§ EXERCISE DATA
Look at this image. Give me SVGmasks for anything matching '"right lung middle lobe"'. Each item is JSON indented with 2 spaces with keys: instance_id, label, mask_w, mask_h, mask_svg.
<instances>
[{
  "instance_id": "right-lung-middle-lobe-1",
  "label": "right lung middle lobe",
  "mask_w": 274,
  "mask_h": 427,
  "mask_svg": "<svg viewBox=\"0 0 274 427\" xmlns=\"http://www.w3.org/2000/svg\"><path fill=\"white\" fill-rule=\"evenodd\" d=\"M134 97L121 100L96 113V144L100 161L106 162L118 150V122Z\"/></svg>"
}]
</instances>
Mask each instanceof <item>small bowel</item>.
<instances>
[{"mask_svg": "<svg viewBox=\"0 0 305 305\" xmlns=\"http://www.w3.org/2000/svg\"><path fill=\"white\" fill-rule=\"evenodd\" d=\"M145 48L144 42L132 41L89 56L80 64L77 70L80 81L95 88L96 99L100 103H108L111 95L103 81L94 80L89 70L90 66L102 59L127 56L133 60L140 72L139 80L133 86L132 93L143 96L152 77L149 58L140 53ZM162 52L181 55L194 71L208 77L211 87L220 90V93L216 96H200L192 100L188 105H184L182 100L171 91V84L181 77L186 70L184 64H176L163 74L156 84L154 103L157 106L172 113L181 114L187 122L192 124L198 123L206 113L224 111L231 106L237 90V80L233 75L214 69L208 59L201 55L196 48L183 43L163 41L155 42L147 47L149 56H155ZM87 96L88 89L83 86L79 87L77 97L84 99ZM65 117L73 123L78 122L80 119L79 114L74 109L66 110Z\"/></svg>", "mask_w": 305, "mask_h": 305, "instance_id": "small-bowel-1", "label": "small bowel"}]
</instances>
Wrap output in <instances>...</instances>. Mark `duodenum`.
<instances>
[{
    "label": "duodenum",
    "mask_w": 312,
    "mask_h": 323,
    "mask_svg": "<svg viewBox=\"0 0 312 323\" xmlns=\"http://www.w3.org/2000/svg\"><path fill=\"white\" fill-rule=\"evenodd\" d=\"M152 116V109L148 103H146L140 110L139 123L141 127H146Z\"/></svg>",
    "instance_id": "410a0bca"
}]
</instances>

§ TASK
What is needed is an exact copy of the lines from the one holding "Mask each instanceof" through the final line of the material.

§ ANSWER SPACE
Mask each instanceof <item>small bowel</item>.
<instances>
[{"mask_svg": "<svg viewBox=\"0 0 305 305\" xmlns=\"http://www.w3.org/2000/svg\"><path fill=\"white\" fill-rule=\"evenodd\" d=\"M145 48L144 42L132 41L89 56L80 64L77 70L80 81L95 88L96 99L100 103H108L111 95L103 81L94 80L89 70L90 66L102 59L127 56L133 60L140 72L139 80L133 86L132 93L143 96L152 77L149 58L140 53ZM162 52L181 55L194 71L208 77L211 87L220 90V93L216 96H200L192 100L188 105H184L182 100L171 91V84L181 77L186 70L184 64H176L163 74L156 84L154 103L157 106L172 113L181 114L187 122L192 124L198 123L206 113L224 111L231 106L237 90V80L233 75L214 69L208 59L201 55L196 48L183 43L163 41L155 42L147 47L149 56H155ZM87 96L88 89L83 86L79 87L77 97L84 99ZM65 117L73 123L78 122L80 119L79 114L74 109L66 110Z\"/></svg>", "mask_w": 305, "mask_h": 305, "instance_id": "small-bowel-1", "label": "small bowel"}]
</instances>
Wrap output in <instances>...</instances>. Mark `duodenum`.
<instances>
[{
    "label": "duodenum",
    "mask_w": 312,
    "mask_h": 323,
    "mask_svg": "<svg viewBox=\"0 0 312 323\" xmlns=\"http://www.w3.org/2000/svg\"><path fill=\"white\" fill-rule=\"evenodd\" d=\"M152 116V109L148 103H146L140 110L139 123L141 127H146Z\"/></svg>",
    "instance_id": "410a0bca"
}]
</instances>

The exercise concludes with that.